Data Scientist

Technology

Apply Now

Blue Sky is a Indian Climate-tech startup that combines the power of AI & Satellite data to create environmental data-sets.

Our first 2 data-sets on Air Quality & Crop Fires have been awarded by MIT, the European Space Agency while our funders include the Patrick McGovern Foundation, Schmidt Futures & Tata Trusts.

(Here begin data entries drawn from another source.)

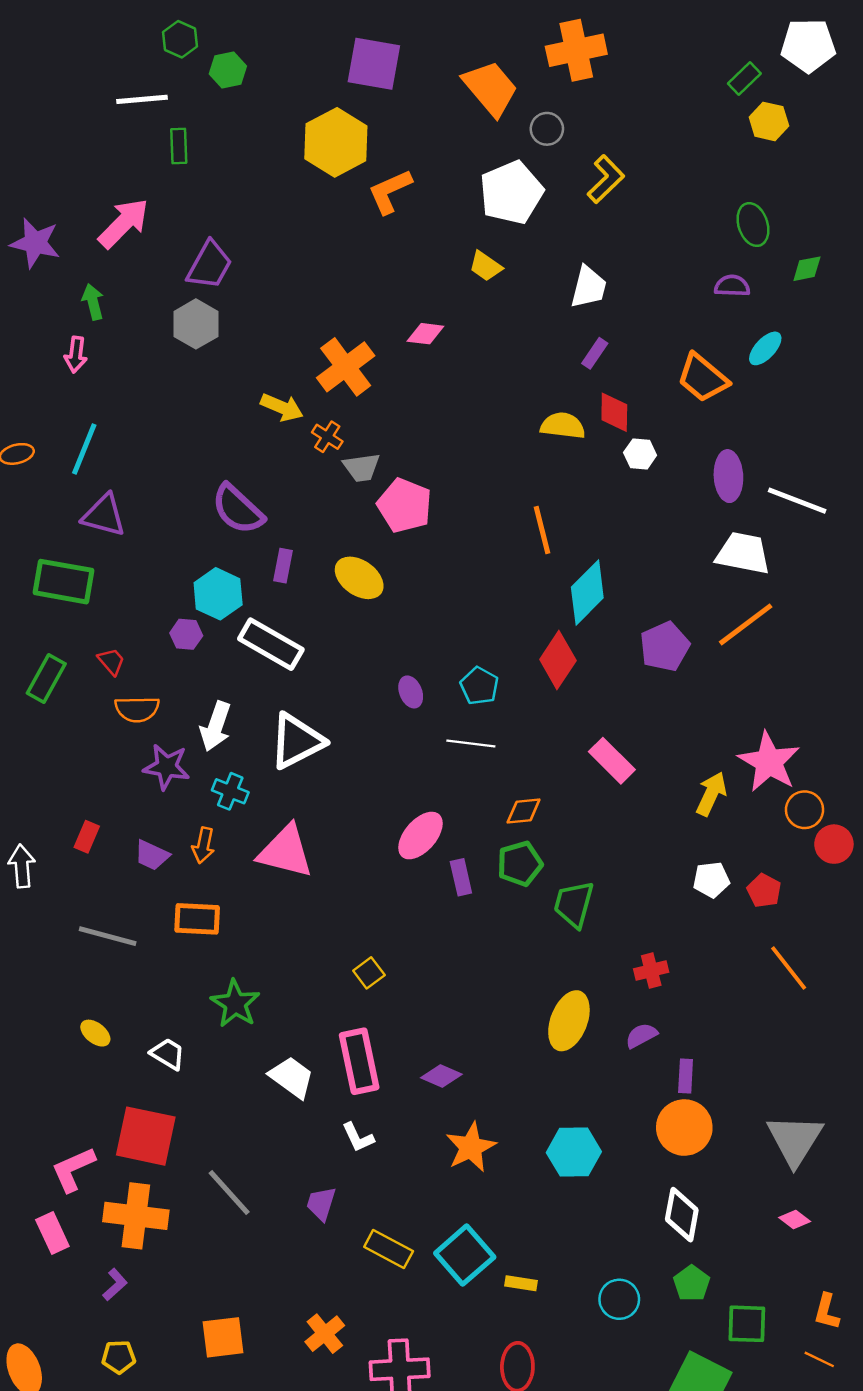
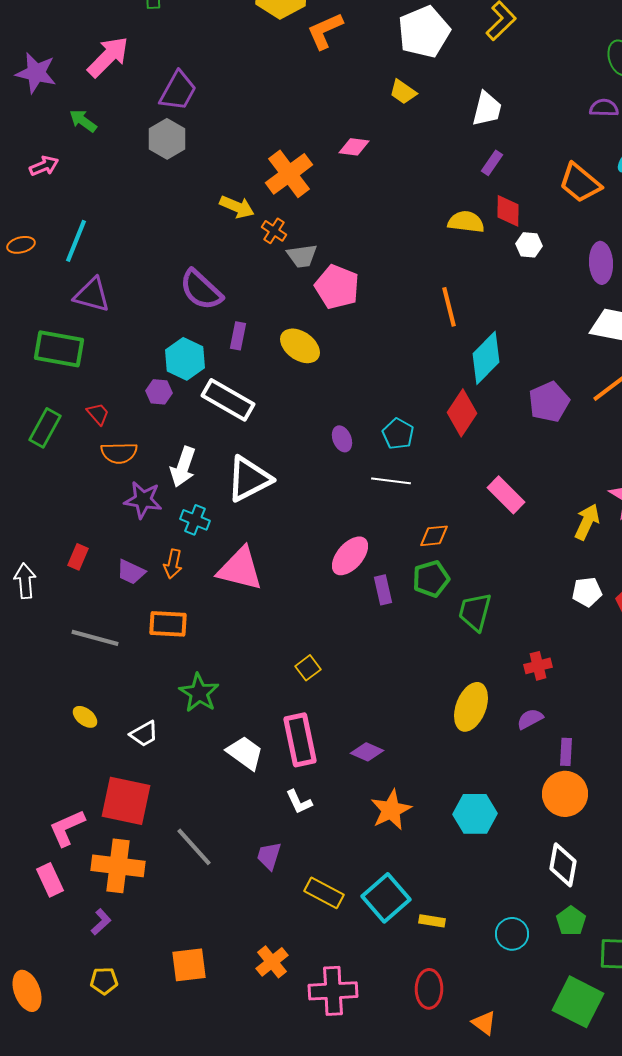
green arrow: (93, 302) -> (83, 121), turned -40
pink arrow: (76, 355) -> (44, 166), moved, turned -120
white trapezoid: (168, 1054) -> (144, 734), turned 120

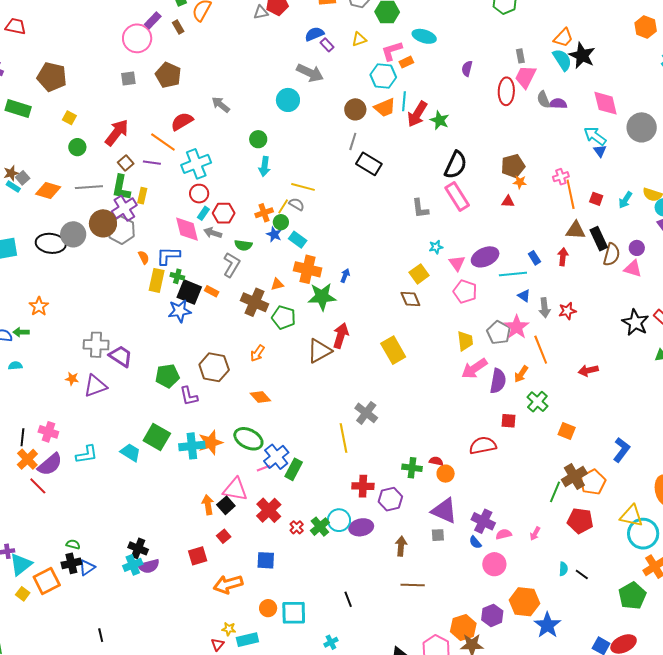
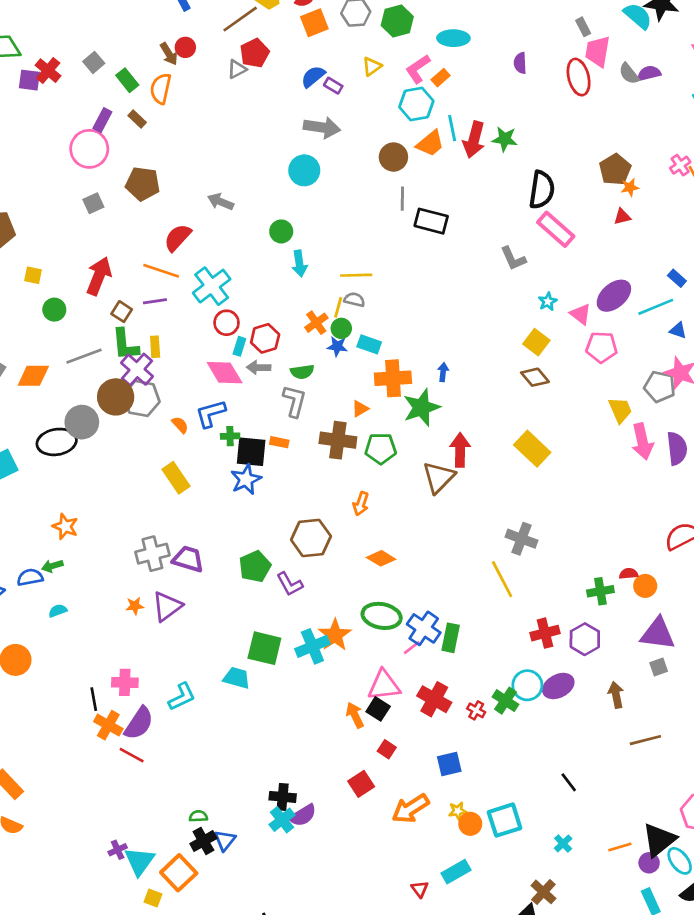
yellow rectangle: (157, 280) -> (176, 478), moved, turned -30
pink arrow: (474, 369) -> (642, 442), turned -52
yellow star: (229, 629) -> (458, 811), moved

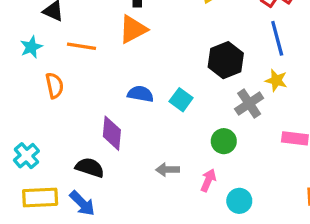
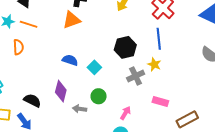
orange line: (81, 46) -> (29, 24), moved
purple diamond: (112, 133) -> (61, 91), moved
green circle: (224, 141) -> (99, 96), moved
pink arrow: (208, 180) -> (126, 113), moved

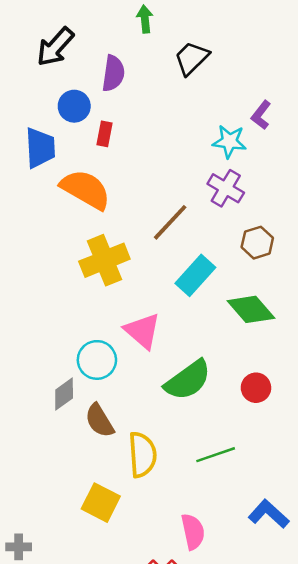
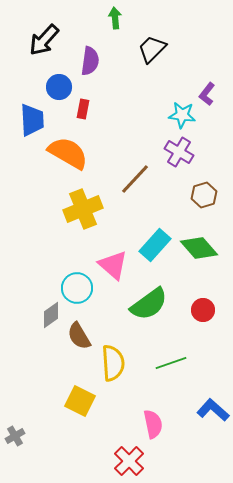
cyan rectangle: (195, 275) -> (155, 245), moved
gray cross: (19, 547) -> (15, 436), turned -30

Over the next 12 months, we aim to expand to 10 environmental data-sets spanning water, land, heat etc. We are looking to grow our data science team to power this expansion.

Responsibilities:

  • Develop dataframes & automated pipelines of merging and cleaning data from multiple sources.
  • Develop training and cross-validation data sets for machine learning algorithms.
  • Deploy machine learning models based on climate & geospatial science
  • Work cross-functionally with software engineers to integrate data science models into production pipelines.
  • Help develop, improve, and evangelize our data science knowledge base and infrastructure.
  • Develop training and cross-validation data sets for machine learning algorithms.
  • Deploy data science models and work cross-functionally with software engineers to integrate data science models into production pipelines.
  • Iterate rapidly on everything; all of the above happens in a relatively fast paced business driven environment, and you must be comfortable with that
  • Help develop, improve, and evangelize our data science knowledge base and infrastructure

What we expect in a Data Scientist:

  • Ability to curate and analyse vast amount of geospatial datasets such as satellite imagery, elevation data, meteorological datasets, openstreetmaps, demographic data, socio-econometric data and topography to extract useful insights about the events happening on our planet.
  • Must know how to handle large image and location datasets, how to visualise and query them, and how to use them for making predictions.
  • Must be familiar with geospatial libraries such as GDAL and rasterio to read/write the data, a GIS software such as QGIS for visualisation and query, and basic machine learning algorithms to make predictions.
  • Apply best practices in GIS to manage geospatial data.
  • Must research source documents to resolve missing or conflicting data
  • Experience working with and creating data architectures. (Qualification)
  • Must have worked with raster and vector datasets , performed raster analytics.
  • Producing maps showing the spatial distribution of various kinds of data, including emission statistics and pollution hotspots.
  • Develop innovative algorithms and models with geospatial data to solve global environmental problems like tracking depleting water levels in lakes in India, illegal tree logging, tracking oil spills in oceans etc.
  • Develop trend analysis and forecasting models and may design, develop, or maintain more complex data layers and data sets.
  • Knowledge of advanced statistical techniques and concepts (regression, properties of distributions, statistical tests and proper usage, etc.) and experience with applications.
  • Develop processes and tools to monitor and analyze model performance and data accuracy.
  • You will work closely with data engineers, data scientists, software developers and colleagues from other business functions.
  • Must have ability to prepare reports and give their professional opinion to explain geographic trends and findings to clients and other team members
  • Excellent written and verbal communication skills for coordinating across teams.

Skills & Qualifications:

  • Min 1 year of experience
  • Demonstrable experience implementing efficient neural network models and deploying them in a production environment
  • Excellent coding skills in python (including deep familiarity with NumPy, SciPy, pandas)
  • Significant experience with git, GitHub, SQL, AWS (S3 and EC2)
  • An ability to communicate complex data science concepts and results in a readily-understood manner
  • Minimum two years of demonstrable industry experience working with large and noisy datasets.
  • Degree in a STEM field (e.g., statistics, machine learning, computer science, engineering)
  • QGIS & GIS experience is a bonus
  • Technical Skills - Python/R , Hadoop Platform/Apache Spark, SQL Database/Coding, Machine Learning skills like Supervised machine learning, Unsupervised machine learning, Time series, Natural language processing, Outlier detection, Computer vision, Recommendation engines, Survival analysis, Reinforcement learning, and Adversarial learning. Data Visualisation using ggplot, d3.js and Matplottlib, and Tableau.